En Teoría económica del capitalismo rentístico de Asdrúbal Baptista, uno de los clásicos de la literatura petrolera venezolana, el autor destaca que la especificidad del capitalismo rentístico radica en el hecho de que su estructura abarca desde el inicio un doble ámbito espacial, un doble ámbito territorial [2] . En esta dualidad geográfica, el origen de la renta petrolera es de escala internacional ―determinada por la lógica de la División Internacional del Trabajo―, y el destino de ésta, estaría enmarcado en una escala nacional, teniendo entonces al Estado como la interfaz de estos dos procesos.
La propuesta de Baptista nos sirve como referente para analizar en estos dos ámbitos, los diferentes argumentos y epistemes que se proponen para justificar la expansión del extractivismo: un primer momento, la captación de una renta internacional de la tierra - RIT (origen); y un segundo momento, la distribución de la misma (destino). Sin embargo, es necesario hacer previamente un par de salvedades al respecto:
a) La separación que propone Baptista sobre una escala “internacional” y una escala “nacional” es insuficiente para comprender las diversas dinámicas transterritoriales que constituyen el proceso capitalista de acumulación en el extractivismo. El elemento sobre el que se enfoca Baptista, el origen de la RIT, otorga centralidad a los flujos de esta forma de valor monetaria, haciendo pasar a un segundo plano el hecho de que el origen de la riqueza es territorial. Esto nos lleva a que, antes que atender únicamente a la captación de la RIT, nos enfoquemos primordialmente en el proceso capitalista de extracción que se realiza en el territorio, en la desterritorialización colonial que genera el capital, en la reconfiguración y reordenamiento político que se produce en dicho espacio geográfico a raíz de este proceso extractivo.
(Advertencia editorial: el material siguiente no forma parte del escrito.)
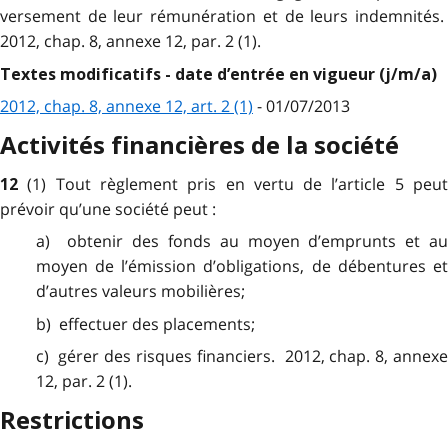
versement de leur rémunération et de leurs indemnités.
2012, chap. 8, annexe 12, par. 2 (1).
Textes modificatifs - date d’entrée en vigueur (j/m/a)
2012, chap. 8, annexe 12, art. 2 (1)
- 01/07/2013
Activités financières de la société
(1) Tout règlement pris en vertu de l’article 5 peu
12
prévoir qu’une société peut :
a) obtenir des fonds au moyen d’emprunts et au
moyen de l’émission d’obligations, de débentures et
d’autres valeurs mobilières;
b) effectuer des placements;
c) gérer des risques financiers. 2012, chap. 8, annexe
12, par. 2 (1).
Restrictions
b) En este mismo sentido, respecto al proceso de distribución de la RIT, el carácter “nacional” de la misma se ha desdibujado muchísimo en la globalización neoliberal, generándose en numerosas ocasiones procesos de regionalización del capital que trascienden las fronteras de los Estados-nación, y mecanismos “informales” que desbordan los canales tradicionales de estos procesos, como el caso de la economía extractiva de frontera en Venezuela (contrabando) [3] . Esto, por supuesto, sin contar con los mecanismos globales de redistribución del excedente (regulares y fraudulentos) hacia los núcleos hegemónicos de la economía-mundo capitalista.
Primer momento: el proceso capitalista de extracción y el origen de la RIT
En nombre del “desarrollo”, el “progreso”, el fin de la dependencia y la lucha para salir de la pobreza, los diversos discursos extractivistas nos proponen que debemos sacar más y más de la naturaleza, ampliar cada vez más los proyectos extractivos en número e intensidades, para así obtener mayores dividendos monetarios y posteriormente alcanzar tales grandes objetivos.
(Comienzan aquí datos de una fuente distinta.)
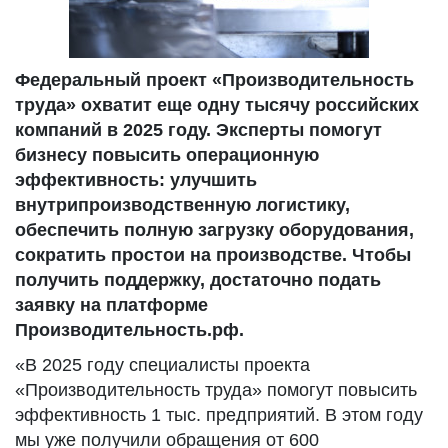
Федеральный проект «Производительность
труда» охватит еще одну тысячу российских
компаний в 2025 году. Эксперты помогут
бизнесу повысить операционную
эффективность: улучшить
внутрипроизводственную логистику,
обеспечить полную загрузку оборудования,
сократить простои на производстве. Чтобы
получить поддержку, достаточно подать
заявку на платформе
Производительность.рф.
«В 2025 году специалисты проекта
«Производительность труда» помогут повысить
эффективность 1 тыс. предприятий. В этом году
мы уже получили обращения от 600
Por citar algunos ejemplos, en México el presidente Enrique Peña Nieto afirmaba que la promulgación de los reglamentos de la Reforma Energética de fines de 2013 marca el inicio de una nueva era de desarrollo y crecimiento económico en el país [4] ; en el marco de la extraordinaria expansión del extractivismo sojero en Argentina, la presidenta de ese país, Cristina Fernández de Kirchner, inauguraba a fines de abril la planta de procesamiento de soja más grande del mundo, alegando que se trata del desarrollo de "una industria de punta para agregar valor a la materia prima (…) y podamos seguir agregando valor al producto del sector agropecuario" [5] ; y en Perú, Ollanta Humala ha defendido el Proyecto minero Conga (Cajamarca), pues “la población necesita ver que los proyectos económicos que se desarrollan en sus territorios los benefician directa y concretamente”, incluyendo la supuesta posibilidad de garantizar “ más agua y de mejor calidad ” [6] ; argumentos éstos muy similares a los planteados por los gobiernos “progresistas” de Rafael Correa respecto al petróleo en el Yasuní [7] , o Evo Morales en relación al TIPNIS [8] .
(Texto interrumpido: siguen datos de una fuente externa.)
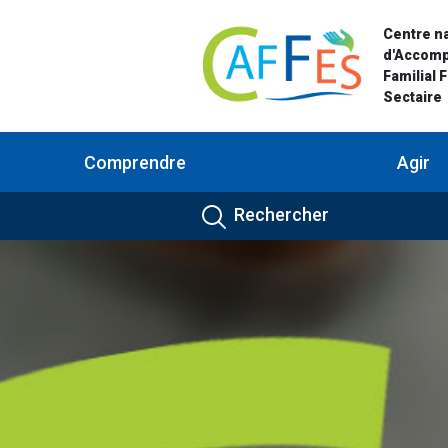
Centre na
d'Accom
Familial 
Sectaire
Comprendre
Agir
En todos estos casos, el consenso extractivista está determinado por un fetiche constitutivo de la racionalidad desarrollista, basado en una idea obsesiva de que el supremo objetivo social es “crear valor”, o bien captarlo como renta, reproducirlo y expandirlo. En realidad esto significa que lo que el mercado mundial capitalista considera como útil, válido y valioso, debe reproducirse de manera acumulativa, exponencial e indefinida, siendo que esta dinámica crecentista y reproductiva del capital fluye fundamentalmente en la forma dinero. Esta concepción particular del valor se sostiene sobre varios pilares:
Ø Su sentido se reproduce desde una pretensión de universalidad, de objetividad (en la medida en la que aspira a ser equivalencia absoluta de una serie de “materialidades”) y de un perfil profundamente economicista, por lo cual hablamos de un patrón colonial del valor, que coloniza a otros valores existentes, que invisibiliza, subsume o marginaliza toda una red de procesos de interacción e intercambio metabólicos de escala molecular, de sentidos simbólicos y afectivos, que en este caso deben ceñirse a este patrón hegemónico para tener validez.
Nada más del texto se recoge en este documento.